Nel 2020 Ruby Reynolds e suo padre trovarono parti di una mascella di un gigante animale marino. Quattro anni dopo, gli esperti hanno concluso che si trattava del fossile di un ittiosauro

Ricostruzione di un ittiosauro

Ricostruzione di un ittiosauro

Londra, 18 aprile 2024 – Era il 2020 quando l’undicenne Ruby Reynolds scoprì un fossile a Somerset, nel sud ovest dell’Inghilterra. Quattro anni dopo, gli studiosi hanno concluso che si trattava del rettile marino più grande mai esistito. La ragazzina, insieme al padre, stava passeggiando sulla spiaggia di Blue Anchor in cerca di fossili, quando si era imbattuta nella mascella di un gigante animale marino, una creatura che dalle proporzioni pareva poter essere più lunga di due autobus. Per gli esperti è un Ittiosauro o ‘Pesce lucertola’. Esistito circa 202 milioni di anni fa, si pensa possa essere stato un degno rivale dell’odierna balena, che può superare i 30 metri di lunghezza. 

Convinti di aver trovato un fossile fuori dal comune, i Reynolds si erano rivolti al dottor Dean Lomax, paleontologo dell’Università di Manchester ed esperto nell’individuazione e denominazione di nuove specie, sconosciute alla scienza. Grazie anche alle scoperte effettuate dal collezionista di fossili Paul de la Salle, che aveva ritrovato dei resti della mascella di un ittiosauro, si è arrivati a delineare un quadro più completo su questo esemplare marino. 

"Sono rimasto enormemente impressionato, davvero, davvero emozionato. Sapevo che proprio in quel momento avevamo una seconda mascella gigante di uno di questi enormi ittiosauri, proprio come quella di Paul", dice Lomax.

Paul si era precipitato in spiaggia e li aveva aiutati a scoprire di più. "Ho scavato in tutto il fango denso. Dopo circa un'ora, la mia pala ha colpito qualcosa di solido e questo osso è uscito perfettamente conservato", afferma de la Salle.
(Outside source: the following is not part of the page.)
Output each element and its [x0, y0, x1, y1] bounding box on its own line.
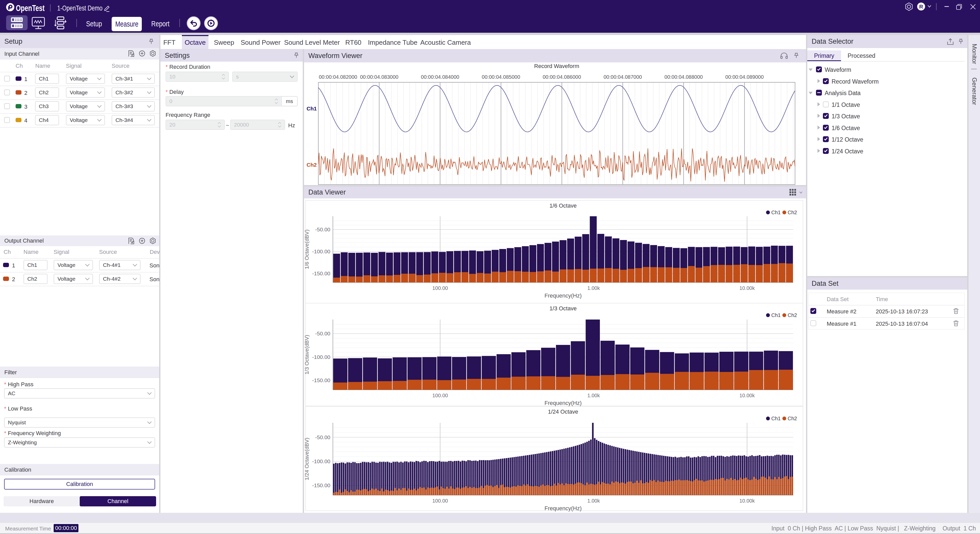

Quindi il ricercatore italiano dell’Università di Bonn, Marcello Perillo, ha studiato l'anatomia delle ossa dell'ittiosauro, scoprendo che probabilmente il rettile era ancora in crescita al momento della sua morte. Questo significa che un esemplare adulto potrebbe essere stato più grande di una balenottera azzurra. “Attraverso l’istologia possiamo anche capire quanto velocemente e per quanto tempo siano cresciuti gli ittiosauri: in questo caso non abbiamo potuto vedere segnali convincenti che indichino un arresto della crescita”, ha detto Perillo. “Se l’animale non fosse morto, probabilmente avrebbe continuato a crescere, superando i 25 metri stimati.” 

Gli scienziati ritengono che gli ittiosauri giganti siano scomparsi durante un evento di acidificazione dell'oceano, avvenuto circa 200 milioni di anni fa, e che quelli sopravvissuti non siano mai cresciuti fino a raggiungere dimensioni così gigantesche, prima di scomparire 94 milioni di anni fa.

Secondo gli esperti, per ottenere maggiori informazioni sulla struttura di questi animali sarebbe ora fondamentale recuperare ossa più importanti, come quelle del cranio.